DATA EXCERPTS: Begin
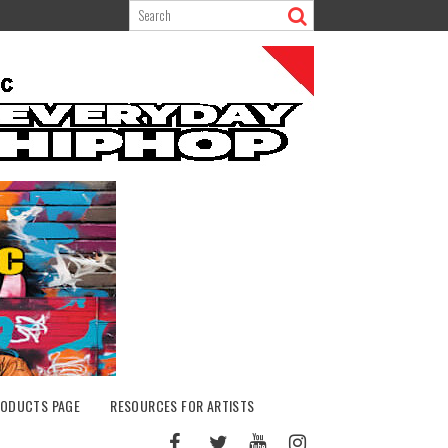
ODUCTS PAGE
RESOURCES FOR ARTISTS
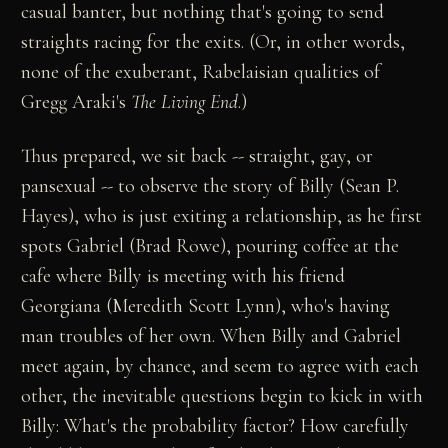
casual banter, but nothing that's going to send
straights racing for the exits. (Or, in other words,
none of the exuberant, Rabelaisian qualities of
Gregg Araki's
The Living End
.)
Thus prepared, we sit back -- straight, gay, or
pansexual -- to observe the story of Billy (Sean P.
Hayes), who is just exiting a relationship, as he first
spots Gabriel (Brad Rowe), pouring coffee at the
cafe where Billy is meeting with his friend
Georgiana (Meredith Scott Lynn), who's having
man troubles of her own. When Billy and Gabriel
meet again, by chance, and seem to agree with each
other, the inevitable questions begin to kick in with
Billy: What's the probability factor? How carefully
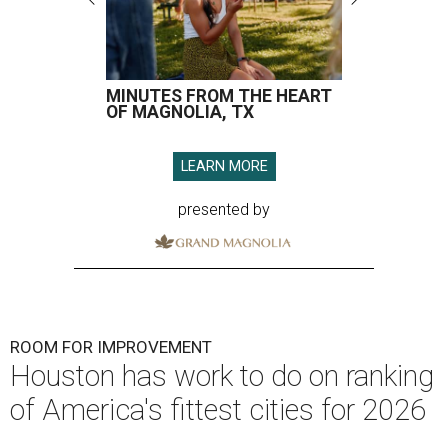
MINUTES FROM THE HEART
OF MAGNOLIA, TX
LEARN MORE
presented by
ROOM FOR IMPROVEMENT
Houston has work to do on ranking
of America's fittest cities for 2026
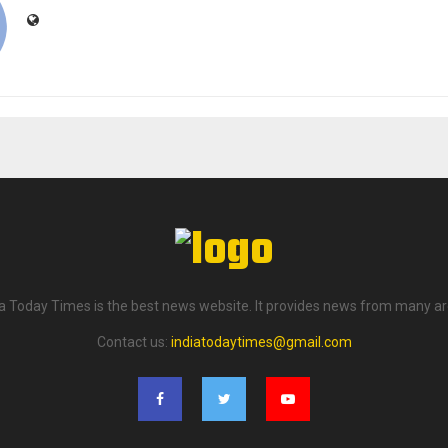
ia Today Times is the best news website. It provides news from many ar
Contact us:
indiatodaytimes@gmail.com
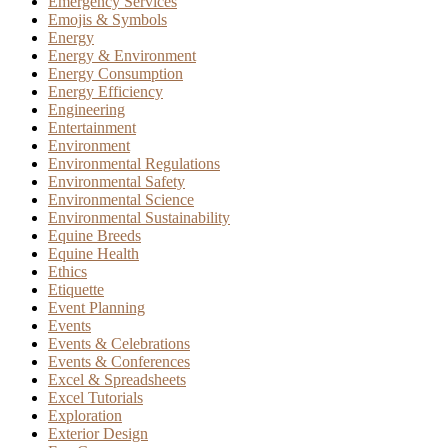
Emergency Services
Emojis & Symbols
Energy
Energy & Environment
Energy Consumption
Energy Efficiency
Engineering
Entertainment
Environment
Environmental Regulations
Environmental Safety
Environmental Science
Environmental Sustainability
Equine Breeds
Equine Health
Ethics
Etiquette
Event Planning
Events
Events & Celebrations
Events & Conferences
Excel & Spreadsheets
Excel Tutorials
Exploration
Exterior Design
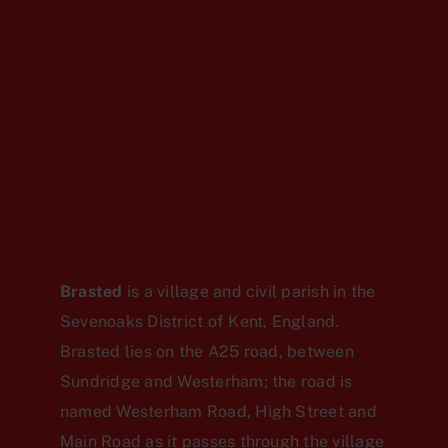
Brasted
is a village and civil parish in the
Sevenoaks District of Kent, England.
Brasted lies on the A25 road, between
Sundridge and Westerham; the road is
named Westerham Road, High Street and
Main Road as it passes through the village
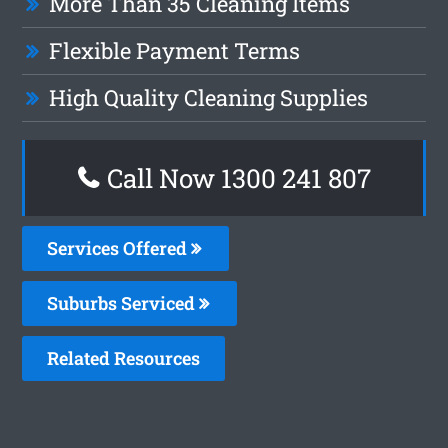
More Than 35 Cleaning Items
Flexible Payment Terms
High Quality Cleaning Supplies
Call Now
1300 241 807
Services Offered
Suburbs Serviced
Related Resources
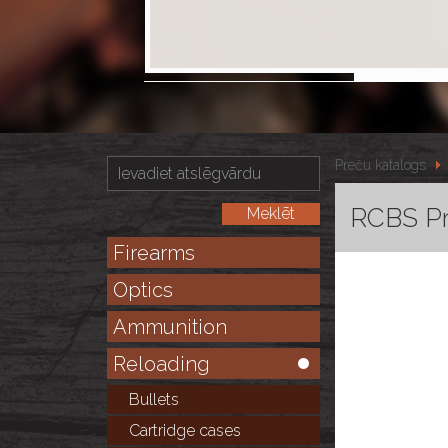
Preču katalogs
RCBS P
Firearms
Optics
Ammunition
Reloading
Bullets
Cartridge cases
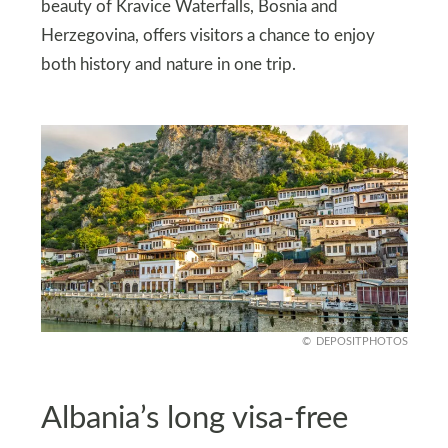
beauty of Kravice Waterfalls, Bosnia and
Herzegovina, offers visitors a chance to enjoy
both history and nature in one trip.
DEPOSITPHOTOS
Albania’s long visa-free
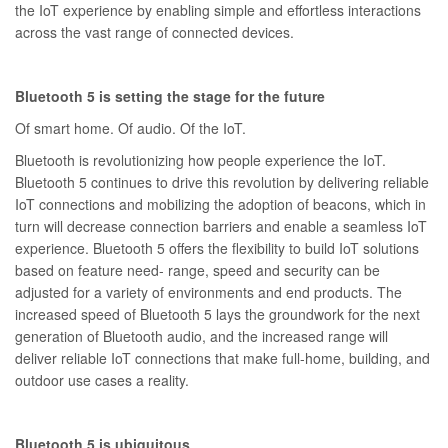
the IoT experience by enabling simple and effortless interactions
across the vast range of connected devices.
Bluetooth 5 is setting the stage for the future
Of smart home. Of audio. Of the IoT.
Bluetooth is revolutionizing how people experience the IoT.
Bluetooth 5 continues to drive this revolution by delivering reliable
IoT connections and mobilizing the adoption of beacons, which in
turn will decrease connection barriers and enable a seamless IoT
experience. Bluetooth 5 offers the flexibility to build IoT solutions
based on feature need- range, speed and security can be
adjusted for a variety of environments and end products. The
increased speed of Bluetooth 5 lays the groundwork for the next
generation of Bluetooth audio, and the increased range will
deliver reliable IoT connections that make full-home, building, and
outdoor use cases a reality.
Bluetooth 5 is ubiquitous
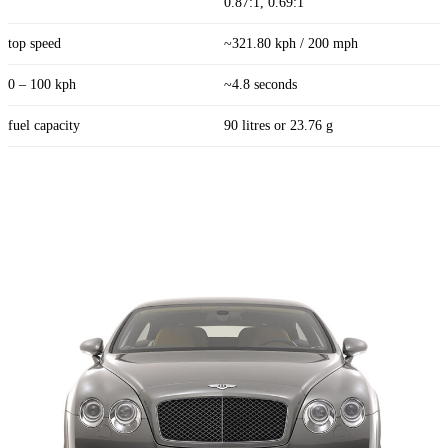
0.87:1, 0.69:1
top speed
~321.80 kph / 200 mph
0 – 100 kph
~4.8 seconds
fuel capacity
90 litres or 23.76 g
DATA EXCERPTS: End
* [TASK INSTRUCTIONS]: Exactly the lines from the top of the entries through the line with "meet again, by", inclusive, must be given again, with every picture omitted.

* [EXPECTED ANSWER]:
ODUCTS PAGE
RESOURCES FOR ARTISTS
casual banter, but nothing that's going to send
straights racing for the exits. (Or, in other words,
none of the exuberant, Rabelaisian qualities of
Gregg Araki's
The Living End
.)
Thus prepared, we sit back -- straight, gay, or
pansexual -- to observe the story of Billy (Sean P.
Hayes), who is just exiting a relationship, as he first
spots Gabriel (Brad Rowe), pouring coffee at the
cafe where Billy is meeting with his friend
Georgiana (Meredith Scott Lynn), who's having
man troubles of her own. When Billy and Gabriel
meet again, by chance, and seem to agree with each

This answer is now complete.